Now that the polar bear who my money is on as Marco has your attention, someone passed on this wonderful, quick, insane crack!fic spewing Mad Libs maker on [livejournal.com profile] fandomsecrets today, and since we've been a bit quiet around here lately (and there seems to be a generally appreciation for occasional silliness here), I just had to pay this forward..

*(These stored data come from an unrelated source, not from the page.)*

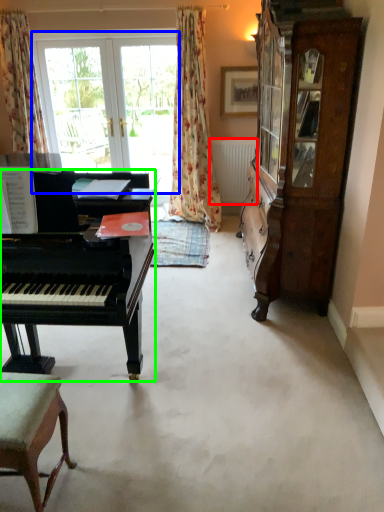 Question: Based on their relative distances, which object is farther from radiator (highlighted by a red box)? Choose from bay window (highlighted by a blue box) and piano (highlighted by a green box).

Choices:
 (A) bay window
 (B) piano

Answer: (B) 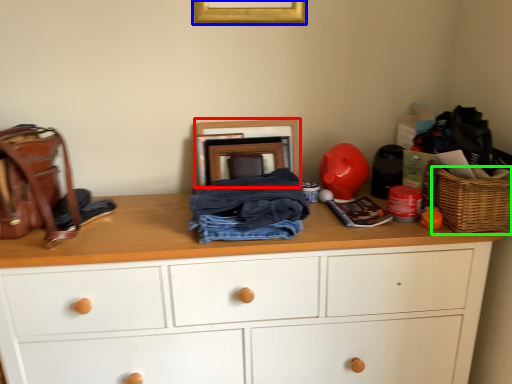 Question: Estimate the real-world distances between objects in this image. Which object is farther from picture frame (highlighted by a red box), picture frame (highlighted by a blue box) or picnic basket (highlighted by a green box)?

Choices:
 (A) picture frame
 (B) picnic basket

Answer: (B) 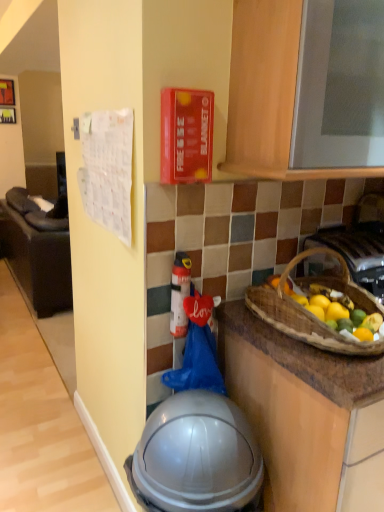 Question: Is metallic silver gas stove at right not near white fabric calendar at left?

Choices:
 (A) yes
 (B) no

Answer: (A)

Question: Does metallic silver gas stove at right have a lesser width compared to white fabric calendar at left?

Choices:
 (A) yes
 (B) no

Answer: (A)

Question: Considering the relative sizes of metallic silver gas stove at right and white fabric calendar at left in the image provided, is metallic silver gas stove at right bigger than white fabric calendar at left?

Choices:
 (A) no
 (B) yes

Answer: (A)

Question: Is metallic silver gas stove at right behind white fabric calendar at left?

Choices:
 (A) no
 (B) yes

Answer: (A)

Question: Is metallic silver gas stove at right aimed at white fabric calendar at left?

Choices:
 (A) no
 (B) yes

Answer: (A)

Question: Is white fabric calendar at left at the back of metallic silver gas stove at right?

Choices:
 (A) no
 (B) yes

Answer: (B)

Question: Does brown woven basket at right have a greater height compared to white fabric calendar at left?

Choices:
 (A) yes
 (B) no

Answer: (B)

Question: Is brown woven basket at right smaller than white fabric calendar at left?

Your challenge, should you choose to accept, is to go forth and make every (intentionally cracky) crack pairing tangent we've ever had at this comm look sane and well thought through, and then come back and post the results below in the comments for the amusement of all.

Go! :D
From: [identity profile] the-element-air.livejournal.com
(If this is too much, I apologize.)

It snowed a foot overnight. When they woke up, Elfangor and Visser Three went out to play. First, they made snow angels. Then they had a snowball fight and Elfangor hit Visser Three in his left nipple with a big eager iceball. It hurt a lot, but Elfangor kissed it lustfully and then it was all better.

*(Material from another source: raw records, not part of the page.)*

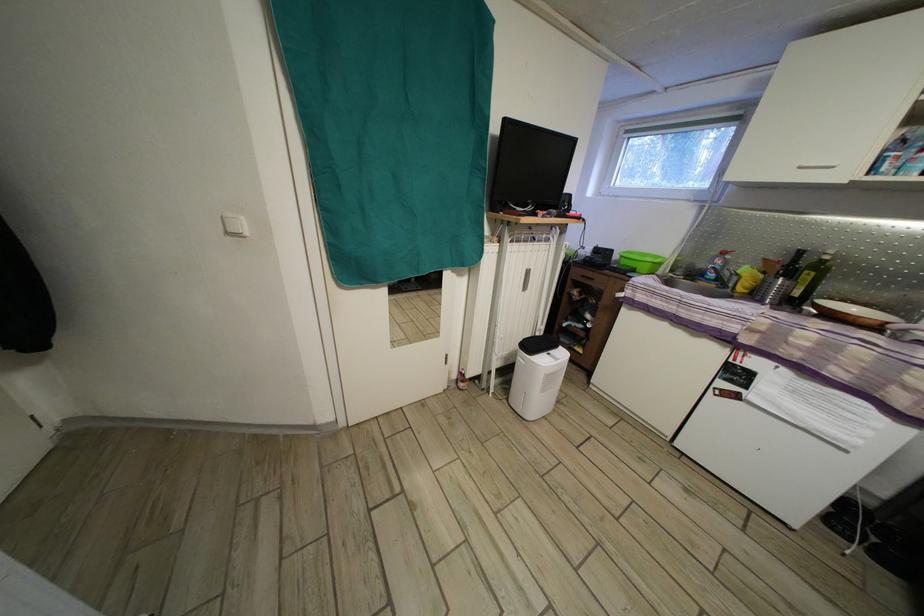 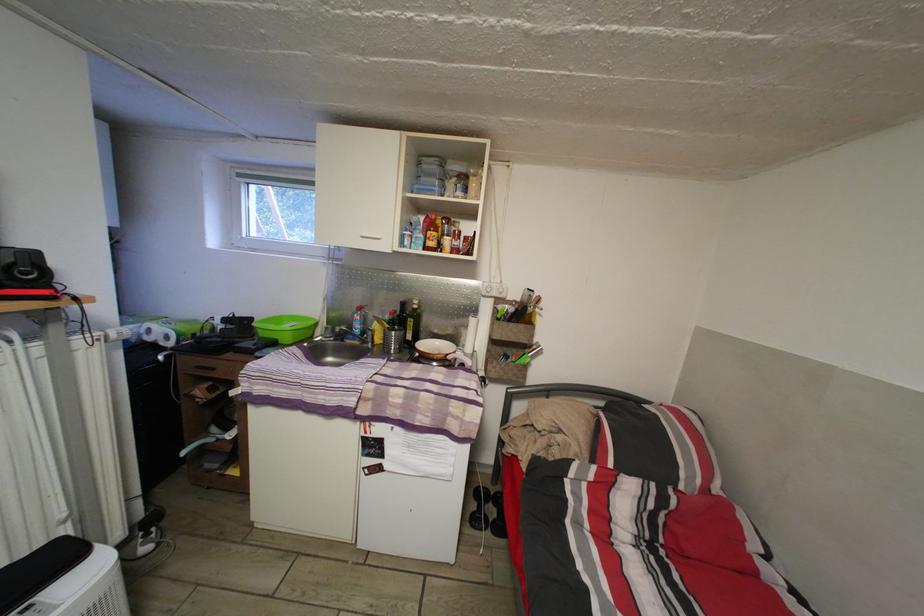 Find the pixel in the second image that matches pixel 807 175 in the first image.

(370, 244) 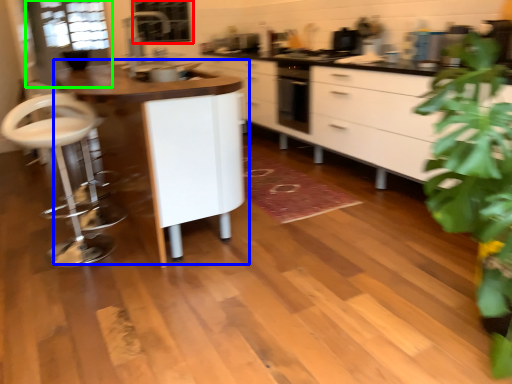 Question: Which object is positioned farthest from window screen (highlighted by a red box)? Select from table (highlighted by a blue box) and glass door (highlighted by a green box).

Choices:
 (A) table
 (B) glass door

Answer: (A)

Then they decided to make a snow man.

"We'll make a really hard snow man!" Elfangor said.

"Why don't we make a snow woman instead?" Visser Three said. "That would be more pantsless and politically correct."

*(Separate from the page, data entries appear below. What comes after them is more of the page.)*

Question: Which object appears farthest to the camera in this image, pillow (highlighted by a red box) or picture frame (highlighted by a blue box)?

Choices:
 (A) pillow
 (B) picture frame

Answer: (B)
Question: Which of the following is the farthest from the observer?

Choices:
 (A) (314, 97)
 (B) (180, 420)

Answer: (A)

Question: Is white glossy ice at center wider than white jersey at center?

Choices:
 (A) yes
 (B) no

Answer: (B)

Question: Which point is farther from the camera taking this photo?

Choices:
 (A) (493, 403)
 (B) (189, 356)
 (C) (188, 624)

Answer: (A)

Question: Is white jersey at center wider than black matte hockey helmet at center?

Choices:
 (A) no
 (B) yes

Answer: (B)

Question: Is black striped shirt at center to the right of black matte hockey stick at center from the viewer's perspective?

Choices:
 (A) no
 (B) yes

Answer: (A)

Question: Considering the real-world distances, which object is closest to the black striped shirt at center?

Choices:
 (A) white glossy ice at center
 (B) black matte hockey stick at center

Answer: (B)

"I know," Elfangor said. "We can make a snow fartbat. That way, we don't have to worry about gender politics."

So they rolled the snow up eagerly and made an irresistable snow fartbat. Elfangor put on a children's card game for the pinkie finger. The fartbat was almost as big as Visser Three.

"It looks erect," Elfangor said teasingly. "But it seems like it's missing something."

"Here," Visser Three said and held up a horny dildo. "I found this next to a strip joint." He put the dildo onto the fartbat's head.

It was perfect. For about a minute. Then the fartbat, even though it was just made of snow, started to move and growl like a teammate's boyfriend's wooden bat to Nancy Kerrigan's knees.

Visser Three screamed quickly and ran but the snow fartbat chased him until he tripped over a tree root. Then the snow fartbat farted him gingerly.

"Nobody does that to my little Bulbous Broken Condom," Elfangor screamed. He grabbed an icicle and stabbed the snow fartbat through the flank. It fell down and Elfangor kicked it apart until it was just a bunch of snow again.

"You saved me!" Visser Three said and they shared an embrace in the snow before going in for hot chocolate.

The dildo lay in the yard until a vibrating child picked it up and took it home.